U.S. Senate measure to end Trump’s Canada tariffs may pass with GOP support
Global News
The vote on the Democratic measure comes as Trump is due to announce his so-called 'reciprocal' tariff plan that seeks to reorient global trade.
The U.S. Senate on Wednesday is set to consider a measure to end the emergency justification used by President Donald Trump to impose sweeping tariffs on Canada — and enough Republicans may vote to ensure the resolution passes.
The vote on the Democratic measure comes as Trump is due to announce his so-called “reciprocal” tariff plan that seeks to reorient global trade, an action the U.S. president has taken to calling “Liberation Day.”

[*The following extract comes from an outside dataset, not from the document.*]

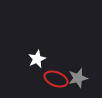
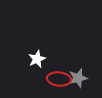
red ellipse: moved 3 px right; rotated 15 degrees counterclockwise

Wednesday is also the day when a temporary exemption on some products from the earlier 25 per cent tariffs on Canadian goods is set to expire. Yet it still wasn’t clear before Trump’s announcement if those tariffs — meant to address what the White House claims is a failure to stop the flow of fentanyl into the U.S. — will return.

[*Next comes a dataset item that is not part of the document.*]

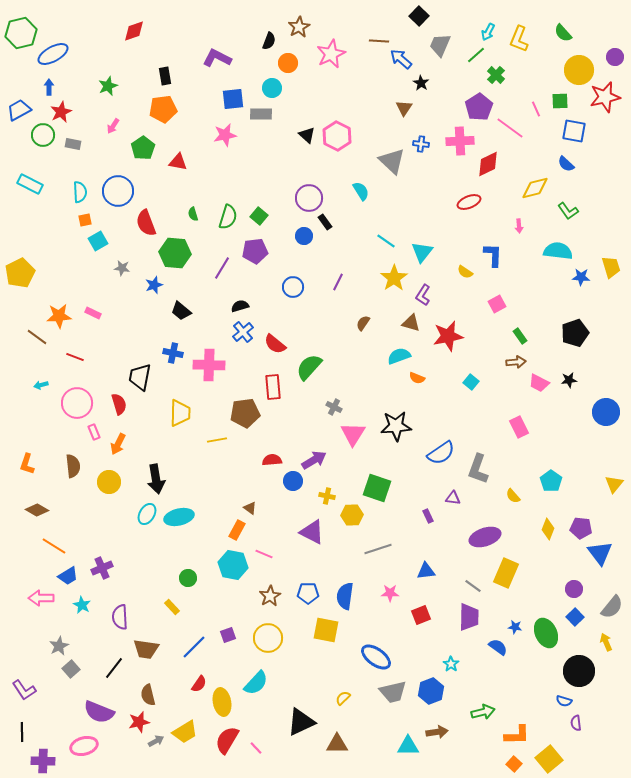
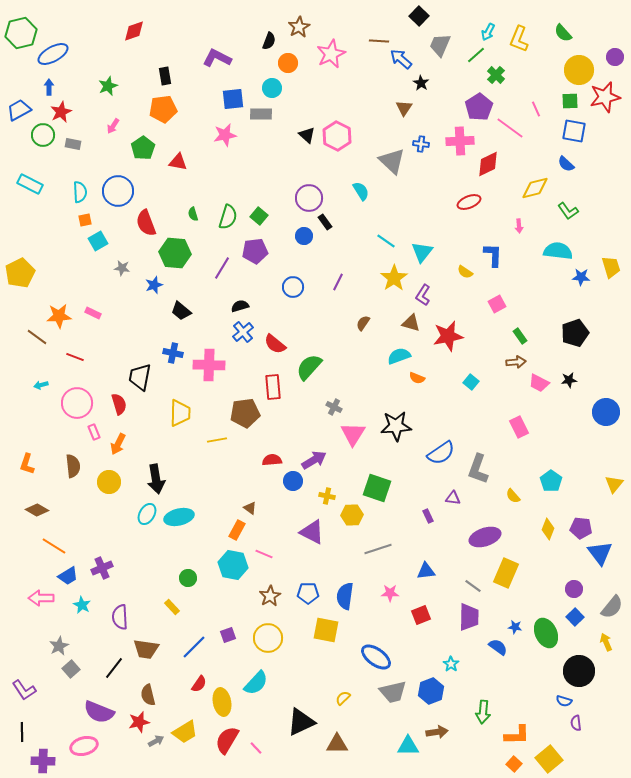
green square at (560, 101): moved 10 px right
green arrow at (483, 712): rotated 110 degrees clockwise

Democratic Sen. Tim Kaine of Virginia said his resolution, which has backing from other Democrats and even some Republicans, addresses the fact that Canada is not a top source of fentanyl in the U.S. and that tariffs on Canadian goods will lead to higher prices and economic costs for Americans.
“No one in this chamber … would dispute that fentanyl is a massive problem, and indeed an emergency,” Kaine said on the Senate floor Wednesday ahead of the vote.
“But … calling it a Canadian emergency and putting the same tariffs on Canadian products as we put on Mexican (products) is an invented emergency, not a real emergency.”
The U.S. Intelligence Community’s Annual Threat Assessment report, released last week, does not mention Canada in its section on illicit drugs and fentanyl — an omission Kaine repeatedly highlighted.
A small fraction of the fentanyl that comes into the U.S. enters from Canada. U.S. Customs and Border Protection seized just under 20 kilograms of fentanyl at the northern border during the 2024 fiscal year, and authorities have seized about half a kilogram since January, according to federal data.